*** Opening of Dataset extract ***

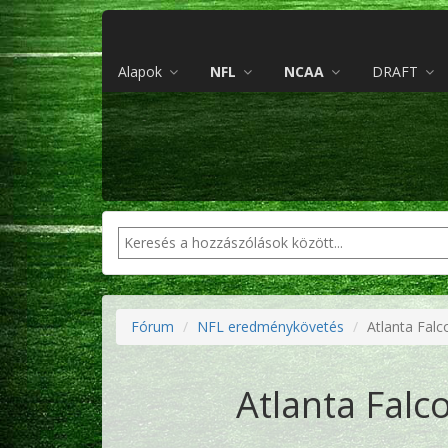
Alapok
NFL
NCAA
DRAFT
Fórum
NFL eredménykövetés
Atlanta Falc
Atlanta Falc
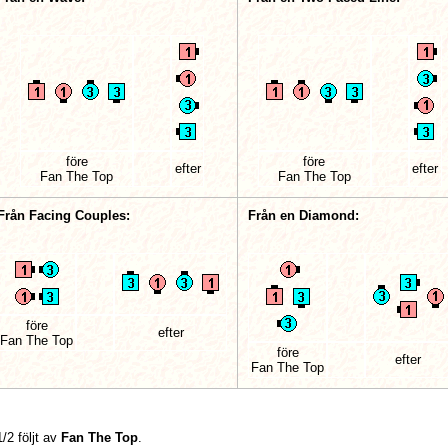
före
före
efter
efter
Fan The Top
Fan The Top
Från Facing Couples:
Från en Diamond:
före
efter
Fan The Top
före
efter
Fan The Top
/2 följt av
Fan The Top
.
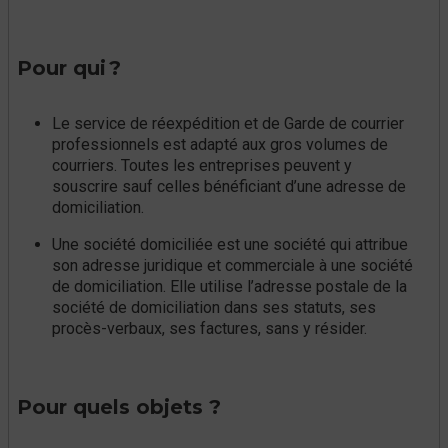
Pour qui ?
Le service de réexpédition et de Garde de courrier
professionnels est adapté aux gros volumes de
courriers. Toutes les entreprises peuvent y
souscrire sauf celles bénéficiant d’une adresse de
domiciliation.
Une société domiciliée est une société qui attribue
son adresse juridique et commerciale à une société
de domiciliation. Elle utilise l’adresse postale de la
société de domiciliation dans ses statuts, ses
procès-verbaux, ses factures, sans y résider.
Pour quels objets ?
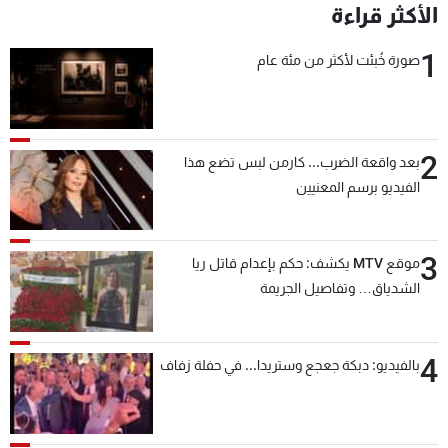
الأكثر قراءة
1
صورة خُبئت لأكثر من مئة عام
2
بعد واقعة الضرب... كارمن لبس تضع هذا
الفيديو برسم المعنيين
3
موقع MTV يكشف: حكم بإعدام قاتل ريا
الشدياق… وتفاصيل الجريمة
4
بالفيديو: دبكة جعجع وستريدا... في حفلة زفاف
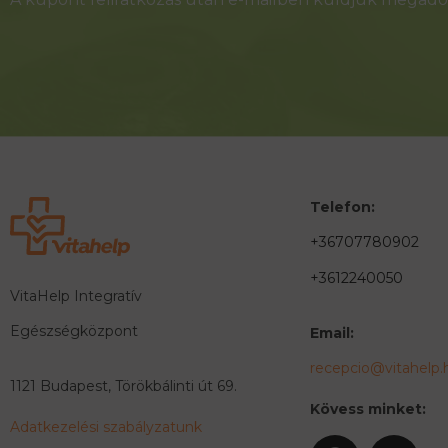
Telefon:
+36707780902
+3612240050
VitaHelp Integratív
Egészségközpont
Email:
recepcio@vitahelp.
1121 Budapest, Törökbálinti út 69.
Kövess minket:
Adatkezelési szabályzatunk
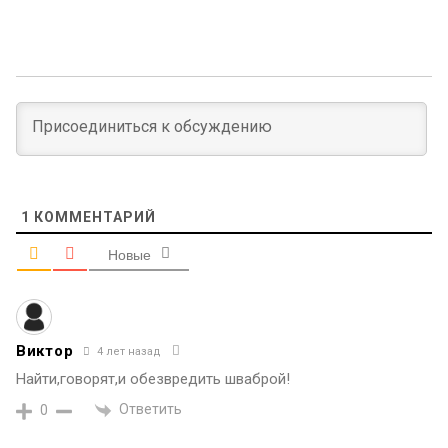
1
КОММЕНТАРИЙ
Новые
Виктор
4 лет назад
Найти,говорят,и обезвредить шваброй!
Ответить
0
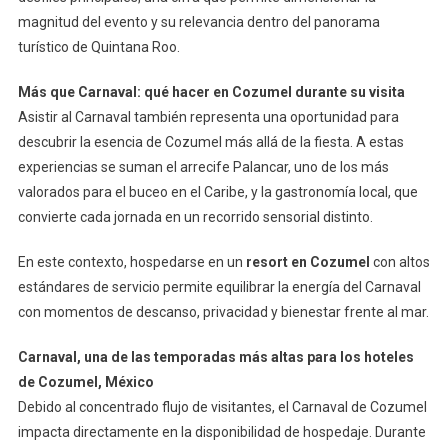
magnitud del evento y su relevancia dentro del panorama
turístico de Quintana Roo.
Más que Carnaval: qué hacer en Cozumel durante su visita
Asistir al Carnaval también representa una oportunidad para
descubrir la esencia de Cozumel más allá de la fiesta. A estas
experiencias se suman el arrecife Palancar, uno de los más
valorados para el buceo en el Caribe, y la gastronomía local, que
convierte cada jornada en un recorrido sensorial distinto.
En este contexto, hospedarse en un
resort en Cozumel
con altos
estándares de servicio permite equilibrar la energía del Carnaval
con momentos de descanso, privacidad y bienestar frente al mar.
Carnaval, una de las temporadas más altas para los hoteles
de Cozumel, México
Debido al concentrado flujo de visitantes, el Carnaval de Cozumel
impacta directamente en la disponibilidad de hospedaje. Durante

*** Close of Dataset extract ***

◆ The task: Where does the word "société" occur in the data? Copy every line that has it.

◆ Response to the task:
Une société domiciliée est une société qui attribue
son adresse juridique et commerciale à une société
société de domiciliation dans ses statuts, ses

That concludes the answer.